Adding index on text columns using :btree strategy won’t work out due to huge size of the created index. We are better to use :gin strategy.

Gin stands for generalized inverted indices. They are most useful when we have multiple values stored in a single column, which was indeed the case.

Other examples can be for columns with hstore, array, jsonb and range types.

So, let’s add an index using :gin strategy.

Solution

Make sure you have extension enabled

Check your schema.rb or structure.sql file to see if btree_gin extension enabled.

If not, add it to your migration file as below or you will face issues because of missing extension.

Proceed to add the index concurrently

I have added a comment in migration snippet above ^ on why it’s important to add the index concurrently.

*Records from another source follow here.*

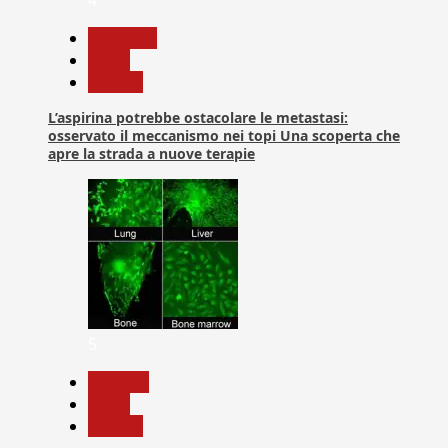
Medicina
News
Ricerca
L’aspirina potrebbe ostacolare le metastasi:
osservato il meccanismo nei topi Una scoperta che
apre la strada a nuove terapie
5
biologia
News
Ricerca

class CreateIndexOnFullText < ActiveRecord::Migration
  disable_ddl_transaction!

  def change
    enable_extension "btree_gin"

    add_index :my_table, :column_to_index, using: :gin, algorithm: :concurrently
  end
end

That’s it, you should see changes on your schema.rb or structure.sql file after running the migration. Note that your DB user should have have the SUPERUSER privileges in order to run enable_extension.

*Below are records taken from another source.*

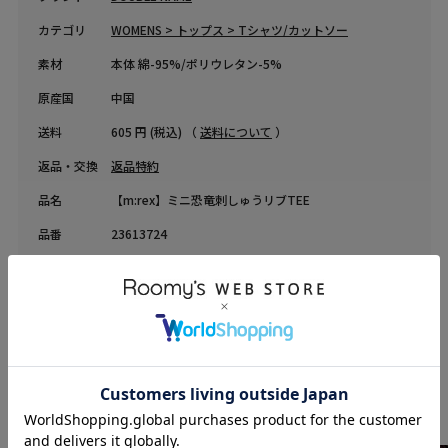
カテゴリ
WOMENS > トップス > Tシャツ/カットソー
素材
本体 綿-95%/ポリウレタン-5%
原産国
中国
送料
605 円 (税込) （
送料について
）
返品・交換
返品特約
品名
【m:rex】ミニ恐竜刺しゅうリブTEE
品番
23613724
COORDINATE
Instagram Post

Now, go ahead and check the performance of the query again, which should be improved.

Try checking the query before, and after adding the index

To verify that you may indeed receive performance gains by adding the index, you can use the .explain method of ActiveRecord and see the costs. Also, keep your eye on load time for the query.

Compare with the results that you get before and after adding the index.

MyTable
  .where("my_column LIKE ?", "%test-value%")
  .explain

  MyTable Load (3.3ms)  SELECT "id".* FROM "my_tables" WHERE my_column LIKE '%test%'
=> EXPLAIN for: SELECT "id".* FROM "my_tables" WHERE my_column LIKE '%test%'
                                         QUERY PLAN
--------------------------------------------------------------------------------------------
 Seq Scan on my_tables (cost=0.00..56.50 rows=1 width=5114)
   Filter: (my_column ~~ '%test%'::text)
(2 rows)

Indexing using :gin strategy to perform a full text search in PostgreSQL can give us a nice boost in performance, however, there is no silver bullet and it may not fit the problem all the time.

Using GIN may not be that beneficial if we are just searching for small substrings.

Thus, it’s important to check the results and be the judge for its benefits.

I have tested this on Postgres 9.4 & Rails 4.2, and Postgres 12.3 & Rails 5.2.